Four Turkish soldiers have been injured in clashes between the army and Kurdish militants in the far east of the country. The incident has dealt a blow to the fragile peace process.
Turkey sent extra troops, reconnaissance planes and armed helicopters into its eastern Agri province on Saturday after four soldiers were wounded in clashes with more than two dozen rebels from the outlawed Kurdistan Workers Party (PKK), according to the Turkish military.
President Recep Tayyip Erdogan accused the PKK of seeking "to dynamite the peace in our country and undermine the peace process."

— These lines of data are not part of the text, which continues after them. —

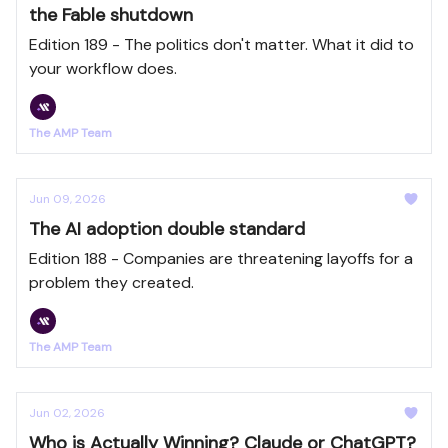
the Fable shutdown
Edition 189 - The politics don't matter. What it did to
your workflow does.
The AMP Team
Jun 09, 2026
The AI adoption double standard
Edition 188 - Companies are threatening layoffs for a
problem they created.
The AMP Team
Jun 02, 2026
Who is Actually Winning? Claude or ChatGPT?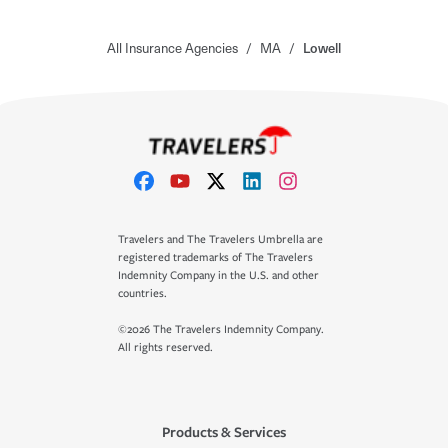
All Insurance Agencies
/
MA
/
Lowell
Travelers and The Travelers Umbrella are
registered trademarks of The Travelers
Indemnity Company in the U.S. and other
countries.
©2026 The Travelers Indemnity Company.
All rights reserved.
Products & Services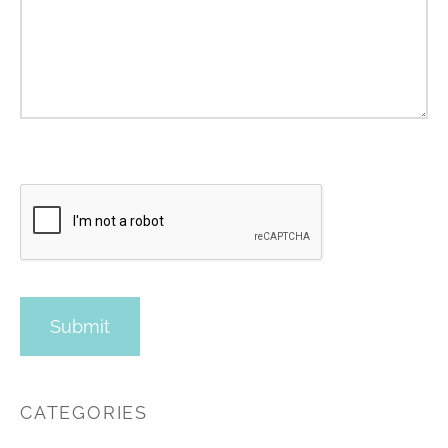
CATEGORIES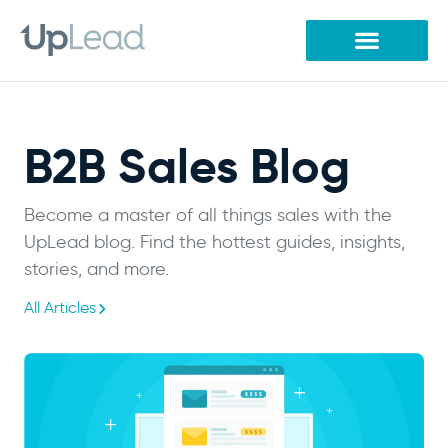
Skip
to
content
B2B Sales Blog
Become a master of all things sales with the
UpLead blog. Find the hottest guides, insights,
stories, and more.
All Articles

The unrest near the Iranian border occurred amid peace efforts after a three-decade conflict that killed 40,000 people. Ankara and the PKK agreed to a ceasefire in 2013. In February, the party's jailed leader Abdullah Ocalan (photo) called on militants to lay down their arms.
The PKK initially fought for independence for Turkey's Kurds but later softened its demands to seek greater rights and autonomy for the Kurdish minority.
Top PKK commander Cemil Bayik told German media last week that the organization did not want to fight Turkey anymore. He also apologized to Germany for violent protests of the PKK on German territory in the 1990s.
However, the fragile peace process is strained ahead of the parliamentary elections in June. Selahattin Demirtas, the leader of the pro-Kurdish People's Democratic Party (HDP), which acts as an intermediary between the government and the PKK, called the clashes near the Iranian border "a sad and worrying development".